Opponents of New York’s plastic-bag fee are taking one last stab at derailing the change before it rolls out February 15. New York bipartisanship is all but dead nowadays, but one way to unite Republicans and Democrats is apparently to impose a five-cent citywide fee on their grocery bags. Yesterday, state senators passed a bill 42 to 18 prohibiting “any tax, fee, or local charge on carry-out merchandise bags in cities having a population of one million or more.” Of course, that plural cities part is sort of a joke because Buffalo is the state’s second largest, and its current population is 258,959.
The reason for the wording is actually so that if signed into law, the bill won’t invalidate other bag fees already on the books, like ones in Long Beach or Suffolk County. The bill’s sponsor, Brooklyn Democrat Simcha Felder, explains that New York City families have problems “just getting by, paying for groceries, rent, and heat,” and that this nickel surcharge — which breezed through City Council, and applies to each individual bag, both paper and plastic, but not to restaurant takeout — is an attempt to “shake them down every time they shop.”
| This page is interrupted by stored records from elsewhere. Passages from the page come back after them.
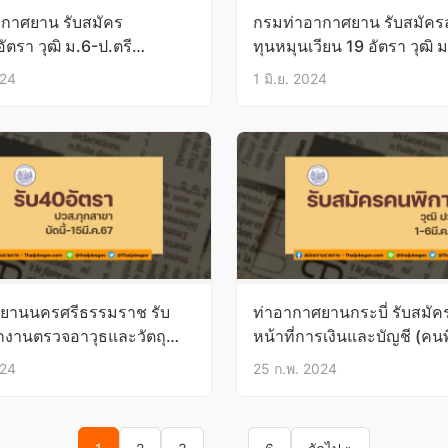
กาศยาน รับสมัคร
กรมท่าอากาศยาน รับสมัครล
อัตรา วุฒิ ม.6-ป.ตรี
ทุนหมุนเวียน 19 อัตรา วุฒิ 
.ย.67
ป.ตรี บัดนี้ – 4มิ.ย.67
024
1 มิ.ย. 2024
ยานนครศรีธรรมราช รับ
ท่าอากาศยานกระบี่ รับสมัคร
กงานตรวจอาวุธและวัตถุ
หน้าที่การเงินและบัญชี (คนพ
0 อัตรา วุฒิ ปวส.ทุกสาขา
ปวส. 1-6มี.ค.67
024
25 ก.พ. 2024
ค.67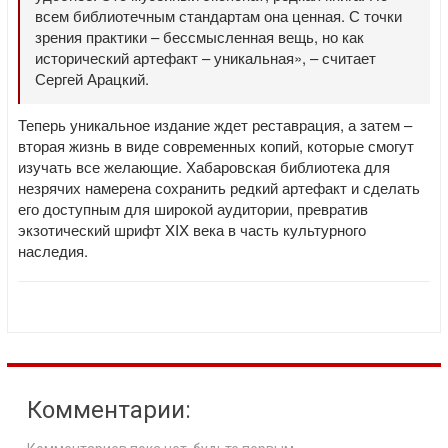
всем библиотечным стандартам она ценная. С точки
зрения практики – бессмысленная вещь, но как
исторический артефакт – уникальная», – считает
Сергей Арацкий.
Теперь уникальное издание ждет реставрация, а затем –
вторая жизнь в виде современных копий, которые смогут
изучать все желающие. Хабаровская библиотека для
незрячих намерена сохранить редкий артефакт и сделать
его доступным для широкой аудитории, превратив
экзотический шрифт XIX века в часть культурного
наследия.
Комментарии:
For the last-ditch torpedoing to work, the Democrat-controlled Assembly would have to vote in favor of the bill; then Governor Cuomo would have to sign it. Brad Lander, a pro-fee City Council member, tells the Times
he can’t imagine why Assembly Democrats would help Republicans “overturn a democratically adopted law to reduce plastic waste.” Backers of the fee can probably take solace in the fact that Assembly Speaker Carl Heastie wouldn’t say when, or if, they’ll take up the legislation when asked by reporters, and Cuomo’s office has so far declined to “discuss the governor’s position.”